Freed from whatever pressure she may have felt to produce pop hits in the past, Alicia Keys exudes an effortlessness throughout her ambitious eighth album, Keys. The singer’s flow is cool and intentionally off-beat on the opening track, “Plentiful,” the track’s sharp organ stabs complementing her narrative of spiritual gratitude. The lyrics to “Best of Me,” which features a melodic interpolation of Sade’s “Cherish the Day,” epitomize the album’s loose musical spirit: “We can live on the air/Do you understand?”
Early in her career, Keys was lazily lumped into the neo-soul genre, often compared to predecessors like Erykah Badu and Jill Scott. But after charting a wildly successful course of her own in the pop world through the first decade of the century, she has, in a sense, found her way home with albums like 2016’s Here and, now, Keys. “I feel like I can finally let it be/Let my intentions go, let ‘em come to me,” she sings on the understated “Daffodils.”

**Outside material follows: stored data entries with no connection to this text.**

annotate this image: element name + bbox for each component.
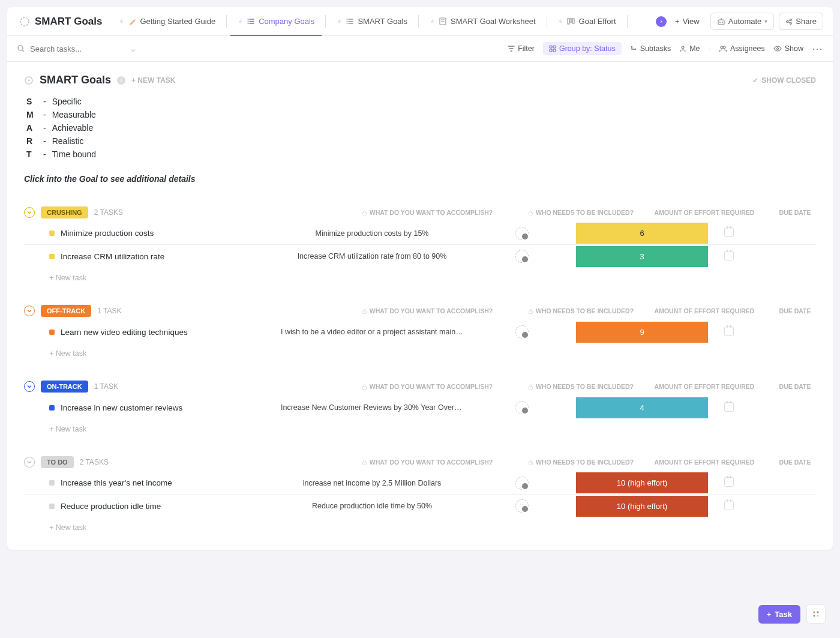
assignee-cell[interactable] <box>468 401 576 414</box>
task-row[interactable]: Increase CRM utilization rate Increase C… <box>24 245 816 268</box>
smart-letter: T <box>26 149 37 159</box>
subtasks-button[interactable]: Subtasks <box>630 44 671 53</box>
task-count: 1 TASK <box>94 382 118 391</box>
effort-cell[interactable]: 10 (high effort) <box>576 472 708 493</box>
status-badge[interactable]: ON-TRACK <box>41 381 88 393</box>
collapse-icon[interactable] <box>24 381 35 392</box>
add-task-button[interactable]: + New task <box>24 343 816 358</box>
collapse-icon[interactable] <box>24 457 35 468</box>
me-button[interactable]: Me <box>679 44 700 53</box>
col-accomplish: WHAT DO YOU WANT TO ACCOMPLISH? <box>331 307 523 314</box>
svg-point-32 <box>723 46 725 49</box>
search-dropdown-icon[interactable]: ⌵ <box>131 44 136 53</box>
collapse-all-icon[interactable] <box>24 76 34 85</box>
task-row[interactable]: Increase in new customer reviews Increas… <box>24 396 816 419</box>
task-row[interactable]: Learn new video editing techniques I wis… <box>24 321 816 343</box>
due-cell[interactable] <box>708 227 750 239</box>
svg-line-20 <box>788 20 790 21</box>
more-menu-icon[interactable]: ⋯ <box>812 42 823 55</box>
tab-getting-started-guide[interactable]: Getting Started Guide <box>112 12 223 31</box>
pin-icon <box>337 19 342 24</box>
add-task-button[interactable]: + New task <box>24 517 816 532</box>
due-cell[interactable] <box>708 251 750 262</box>
show-button[interactable]: Show <box>773 44 803 53</box>
tab-separator <box>226 15 227 28</box>
new-task-button[interactable]: + NEW TASK <box>131 76 175 85</box>
assignee-cell[interactable] <box>468 477 576 490</box>
task-list: Increase this year's net income increase… <box>24 472 816 517</box>
assignees-button[interactable]: Assignees <box>719 44 765 53</box>
svg-point-30 <box>682 46 684 49</box>
due-cell[interactable] <box>708 327 750 338</box>
more-views-icon[interactable]: › <box>656 16 667 27</box>
chevron-down-icon: ▾ <box>764 18 767 25</box>
automate-button[interactable]: Automate ▾ <box>710 13 775 30</box>
smart-word: Measurable <box>52 110 96 119</box>
add-task-button[interactable]: + New task <box>24 268 816 282</box>
tab-separator <box>627 15 628 28</box>
tab-label: SMART Goal Worksheet <box>451 17 536 26</box>
task-name-cell: Reduce production idle time <box>24 502 276 511</box>
smart-word: Specific <box>52 97 82 106</box>
smart-acronym: S-SpecificM-MeasurableA-AchievableR-Real… <box>26 95 816 161</box>
add-view-button[interactable]: + View <box>669 13 706 29</box>
group-off-track: OFF-TRACK 1 TASK WHAT DO YOU WANT TO ACC… <box>24 305 816 358</box>
svg-line-21 <box>788 22 790 23</box>
status-badge[interactable]: OFF-TRACK <box>41 305 91 317</box>
smart-dash: - <box>43 136 46 146</box>
tab-smart-goals[interactable]: SMART Goals <box>329 12 415 31</box>
tab-company-goals[interactable]: Company Goals <box>230 12 322 31</box>
collapse-icon[interactable] <box>24 207 35 218</box>
search: ⌵ <box>17 44 502 53</box>
assignee-placeholder-icon <box>515 227 529 240</box>
search-input[interactable] <box>30 44 126 53</box>
task-name: Increase this year's net income <box>61 478 172 487</box>
task-name-cell: Increase in new customer reviews <box>24 403 276 412</box>
svg-point-29 <box>635 49 636 50</box>
task-row[interactable]: Reduce production idle time Reduce produ… <box>24 495 816 517</box>
assignee-cell[interactable] <box>468 227 576 240</box>
search-icon <box>17 44 25 53</box>
info-icon[interactable]: i <box>117 76 125 85</box>
svg-point-15 <box>722 22 723 23</box>
svg-rect-36 <box>529 212 532 215</box>
due-cell[interactable] <box>708 477 750 489</box>
status-dot-icon <box>49 330 55 335</box>
due-cell[interactable] <box>708 402 750 414</box>
tab-smart-goal-worksheet[interactable]: SMART Goal Worksheet <box>422 12 543 31</box>
filter-button[interactable]: Filter <box>508 44 535 53</box>
collapse-icon[interactable] <box>24 305 35 316</box>
effort-cell[interactable]: 4 <box>576 397 708 418</box>
assignee-cell[interactable] <box>468 250 576 263</box>
assignee-placeholder-icon <box>515 325 529 339</box>
smart-dash: - <box>43 149 46 159</box>
group-header: CRUSHING 2 TASKS WHAT DO YOU WANT TO ACC… <box>24 206 816 218</box>
smart-letter: R <box>26 136 37 146</box>
assignee-cell[interactable] <box>468 325 576 339</box>
share-button[interactable]: Share <box>779 13 823 30</box>
effort-cell[interactable]: 10 (high effort) <box>576 496 708 517</box>
status-badge[interactable]: CRUSHING <box>41 206 88 218</box>
task-row[interactable]: Increase this year's net income increase… <box>24 472 816 495</box>
add-task-button[interactable]: + New task <box>24 419 816 433</box>
effort-cell[interactable]: 3 <box>576 246 708 267</box>
svg-point-22 <box>18 46 23 50</box>
effort-cell[interactable]: 9 <box>576 322 708 343</box>
task-name: Minimize production costs <box>61 229 154 238</box>
people-icon <box>719 45 727 52</box>
show-closed-button[interactable]: ✓ SHOW CLOSED <box>752 76 816 85</box>
tab-label: Getting Started Guide <box>140 17 215 26</box>
due-cell[interactable] <box>708 501 750 512</box>
assignee-cell[interactable] <box>468 499 576 513</box>
task-row[interactable]: Minimize production costs Minimize produ… <box>24 222 816 245</box>
group-by-button[interactable]: Group by: Status <box>543 42 622 55</box>
effort-cell[interactable]: 6 <box>576 223 708 244</box>
robot-icon <box>717 17 725 26</box>
smart-row: R-Realistic <box>26 134 816 148</box>
svg-rect-25 <box>553 46 556 48</box>
pin-icon <box>238 19 243 24</box>
status-badge[interactable]: TO DO <box>41 456 74 468</box>
svg-point-33 <box>776 48 778 50</box>
tab-goal-effort[interactable]: Goal Effort <box>551 12 623 31</box>
tab-separator <box>547 15 547 28</box>
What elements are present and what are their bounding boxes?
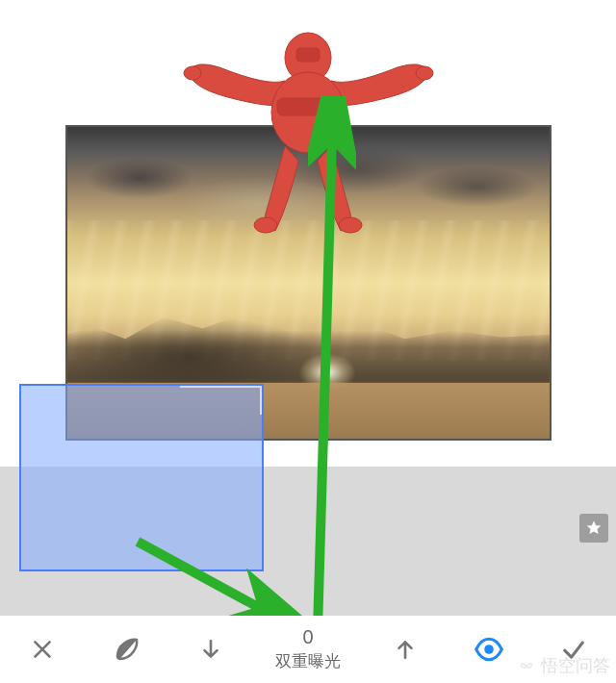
style-button[interactable]	[85, 616, 169, 683]
arrow-up-icon	[393, 637, 418, 662]
infinity-icon	[516, 655, 537, 676]
eye-icon	[474, 634, 504, 665]
svg-point-7	[416, 66, 433, 80]
slider-value: 0	[302, 626, 313, 648]
favorite-badge[interactable]	[579, 514, 608, 543]
move-up-button[interactable]	[363, 616, 448, 683]
svg-line-9	[318, 106, 333, 630]
cancel-button[interactable]	[0, 616, 85, 683]
tool-value-display[interactable]: 0 双重曝光	[253, 626, 363, 672]
watermark-text: 悟空问答	[541, 654, 610, 677]
svg-line-11	[138, 542, 292, 625]
arrow-down-icon	[198, 637, 223, 662]
move-down-button[interactable]	[168, 616, 253, 683]
close-icon	[30, 637, 55, 662]
svg-point-12	[485, 645, 495, 654]
watermark: 悟空问答	[516, 654, 610, 677]
svg-rect-1	[296, 48, 320, 62]
leaf-contrast-icon	[113, 635, 141, 664]
selection-handle[interactable]	[180, 386, 262, 415]
editor-canvas[interactable]	[0, 0, 616, 616]
svg-point-6	[184, 66, 201, 80]
svg-point-4	[254, 217, 277, 233]
star-icon	[585, 519, 603, 537]
annotation-arrow-up	[308, 96, 356, 635]
tool-label: 双重曝光	[275, 650, 341, 672]
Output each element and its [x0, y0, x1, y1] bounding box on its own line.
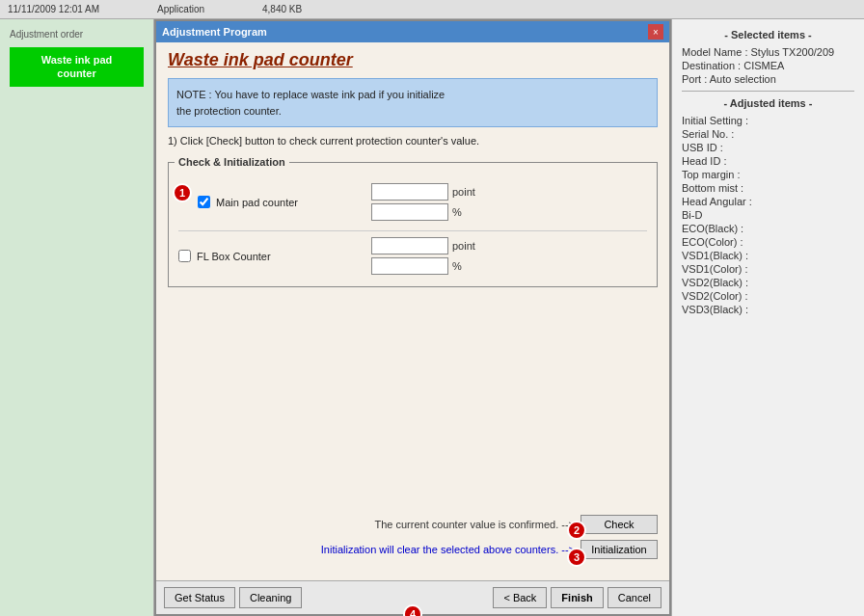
main-pad-values: point % [371, 183, 475, 221]
check-row: The current counter value is confirmed. … [168, 515, 658, 534]
badge-4: 4 [403, 604, 422, 616]
waste-ink-pad-button[interactable]: Waste ink padcounter [10, 47, 144, 87]
init-row: Initialization will clear the selected a… [168, 540, 658, 559]
adjusted-items-title: - Adjusted items - [682, 97, 854, 109]
main-pad-percent-label: % [452, 206, 462, 218]
selected-items-title: - Selected items - [682, 29, 854, 40]
file-type: Application [157, 4, 204, 14]
instruction-text: 1) Click [Check] button to check current… [168, 135, 658, 147]
check-button[interactable]: Check [580, 515, 658, 534]
usb-id: USB ID : [682, 142, 854, 153]
fl-box-percent-row: % [371, 257, 475, 275]
note-line1: NOTE : You have to replace waste ink pad… [176, 87, 649, 103]
main-pad-counter-row: 1 Main pad counter point % [178, 183, 647, 221]
bottom-mist: Bottom mist : [682, 182, 854, 194]
status-area: The current counter value is confirmed. … [168, 297, 658, 573]
back-button[interactable]: < Back [493, 587, 547, 608]
destination: Destination : CISMEA [682, 60, 854, 71]
badge-2: 2 [567, 521, 586, 540]
eco-color: ECO(Color) : [682, 236, 854, 248]
vsd2-black: VSD2(Black) : [682, 277, 854, 288]
fl-box-point-input[interactable] [371, 237, 448, 254]
file-date: 11/11/2009 12:01 AM [8, 4, 99, 14]
fl-box-point-row: point [371, 237, 475, 254]
badge-3: 3 [567, 548, 586, 567]
file-bar: 11/11/2009 12:01 AM Application 4,840 KB [0, 0, 864, 19]
fl-box-checkbox[interactable] [178, 250, 191, 262]
initial-setting: Initial Setting : [682, 115, 854, 126]
check-initialization-group: Check & Initialization 1 Main pad counte… [168, 156, 658, 287]
adjustment-program-dialog: Adjustment Program × Waste ink pad count… [154, 19, 671, 616]
vsd2-color: VSD2(Color) : [682, 290, 854, 302]
main-pad-point-row: point [371, 183, 475, 201]
dialog-heading: Waste ink pad counter [168, 50, 658, 70]
main-pad-checkbox[interactable] [198, 196, 210, 208]
note-line2: the protection counter. [176, 103, 649, 120]
main-pad-point-label: point [452, 186, 475, 198]
adjustment-order-title: Adjustment order [10, 29, 144, 40]
dialog-content: Waste ink pad counter NOTE : You have to… [156, 42, 669, 580]
main-pad-percent-input[interactable] [371, 203, 448, 221]
fl-box-label[interactable]: FL Box Counter [178, 250, 371, 262]
bi-d: Bi-D [682, 209, 854, 221]
fl-box-percent-input[interactable] [371, 257, 448, 275]
fl-box-percent-label: % [452, 260, 462, 272]
cancel-button[interactable]: Cancel [608, 587, 662, 608]
fl-box-values: point % [371, 237, 475, 275]
port: Port : Auto selection [682, 73, 854, 85]
vsd3-black: VSD3(Black) : [682, 304, 854, 315]
left-sidebar: Adjustment order Waste ink padcounter [0, 19, 154, 616]
fl-box-point-label: point [452, 240, 475, 252]
vsd1-color: VSD1(Color) : [682, 263, 854, 275]
main-pad-percent-row: % [371, 203, 475, 221]
group-legend: Check & Initialization [175, 156, 289, 168]
cleaning-button[interactable]: Cleaning [239, 587, 302, 608]
dialog-titlebar: Adjustment Program × [156, 21, 669, 42]
badge-1: 1 [173, 183, 192, 202]
fl-box-counter-row: FL Box Counter point % [178, 237, 647, 275]
right-sidebar: - Selected items - Model Name : Stylus T… [671, 19, 864, 616]
head-id: Head ID : [682, 155, 854, 167]
bottom-nav: Get Status Cleaning < Back Finish Cancel… [156, 580, 669, 614]
eco-black: ECO(Black) : [682, 223, 854, 234]
head-angular: Head Angular : [682, 196, 854, 207]
file-size: 4,840 KB [262, 4, 302, 14]
main-pad-label[interactable]: Main pad counter [178, 196, 371, 208]
initialization-button[interactable]: Initialization [580, 540, 658, 559]
finish-button[interactable]: Finish [551, 587, 603, 608]
model-name: Model Name : Stylus TX200/209 [682, 46, 854, 58]
status-text: The current counter value is confirmed. … [168, 519, 575, 530]
top-margin: Top margin : [682, 169, 854, 180]
vsd1-black: VSD1(Black) : [682, 250, 854, 261]
serial-no: Serial No. : [682, 128, 854, 140]
get-status-button[interactable]: Get Status [164, 587, 235, 608]
init-text: Initialization will clear the selected a… [168, 544, 575, 555]
close-button[interactable]: × [648, 24, 663, 40]
main-pad-point-input[interactable] [371, 183, 448, 201]
note-box: NOTE : You have to replace waste ink pad… [168, 78, 658, 127]
dialog-title: Adjustment Program [162, 26, 267, 38]
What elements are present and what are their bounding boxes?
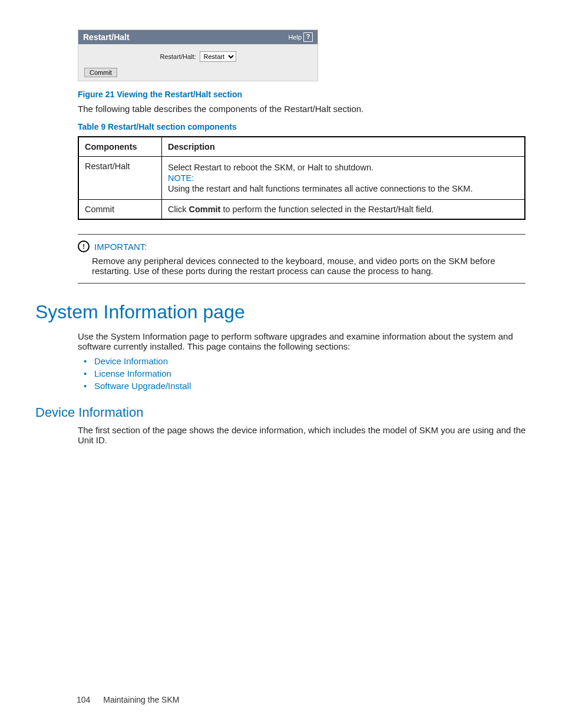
important-icon: !	[78, 241, 90, 252]
subsection-body: The first section of the page shows the …	[78, 425, 527, 445]
table-row: Restart/Halt Select Restart to reboot th…	[78, 157, 525, 200]
help-icon: ?	[303, 32, 313, 42]
note-label: NOTE:	[168, 173, 518, 183]
help-label: Help	[288, 34, 302, 41]
cell-component: Commit	[78, 200, 162, 220]
commit-button[interactable]: Commit	[84, 68, 117, 77]
panel-title: Restart/Halt	[83, 32, 130, 42]
list-link-device-info[interactable]: Device Information	[94, 356, 527, 366]
page-number: 104	[77, 695, 90, 704]
help-link[interactable]: Help ?	[288, 32, 313, 42]
restart-halt-panel: Restart/Halt Help ? Restart/Halt: Restar…	[78, 29, 318, 81]
important-label: IMPORTANT:	[94, 242, 147, 252]
section-body: Use the System Information page to perfo…	[78, 331, 527, 351]
section-list: Device Information License Information S…	[94, 356, 527, 391]
footer-title: Maintaining the SKM	[103, 695, 179, 704]
intro-text: The following table describes the compon…	[78, 104, 527, 114]
list-link-license-info[interactable]: License Information	[94, 368, 527, 378]
th-description: Description	[162, 137, 525, 157]
panel-body: Restart/Halt: Restart Commit	[78, 44, 318, 81]
field-label: Restart/Halt:	[160, 53, 196, 60]
table-row: Commit Click Commit to perform the funct…	[78, 200, 525, 220]
section-heading: System Information page	[35, 301, 527, 323]
subsection-heading: Device Information	[35, 405, 527, 420]
cell-description: Select Restart to reboot the SKM, or Hal…	[162, 157, 525, 200]
cell-description: Click Commit to perform the function sel…	[162, 200, 525, 220]
panel-header: Restart/Halt Help ?	[78, 30, 318, 44]
figure-caption: Figure 21 Viewing the Restart/Halt secti…	[78, 90, 527, 99]
table-caption: Table 9 Restart/Halt section components	[78, 122, 527, 131]
cell-component: Restart/Halt	[78, 157, 162, 200]
th-components: Components	[78, 137, 162, 157]
important-note: ! IMPORTANT: Remove any peripheral devic…	[78, 234, 525, 284]
restart-halt-select[interactable]: Restart	[200, 51, 236, 62]
important-body: Remove any peripheral devices connected …	[92, 256, 525, 276]
components-table: Components Description Restart/Halt Sele…	[78, 136, 525, 220]
list-link-software-upgrade[interactable]: Software Upgrade/Install	[94, 381, 527, 391]
page-footer: 104 Maintaining the SKM	[77, 695, 179, 704]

Keys’s recent albums have lacked the immediate hooks of her earlier work—“Old Memories,” which recalls the throwback vibe of 2007’s As I Am, is the closest thing to a potential radio hit here—and when her songs are stripped down, they often fall flat. Originally recorded for 2003’s The Diary of Alicia Keys, the jazzy, six-minute “Is It Insane” might have been better served by a more skilled vocalist, though Key’s longing comes through in her anguished voice.
That song is given a more contemporary spin on the album’s second disc, composed of alternate mixes, remixes, and two additional songs. The trip-hop elements of the first disc’s standout “Nat King Cole” are amplified with a virtuosic verse from Lil Wayne and some turntable scratches on the second side. Conversely, a more radio-friendly beat zaps “Skydive,” a pastiche of various R&B influences set to the pulsing rhythm of Taana Gardner’s classic “Heartbeat,” of its distinct charm.
A compilation of the most successful tracks from both halves of Keys would have made for a slightly stronger album. As is, though, it serves as a testament to both Keys’s strengths and weaknesses as a singer-songwriter—and her willingness to expand beyond the boundaries of genre constraints.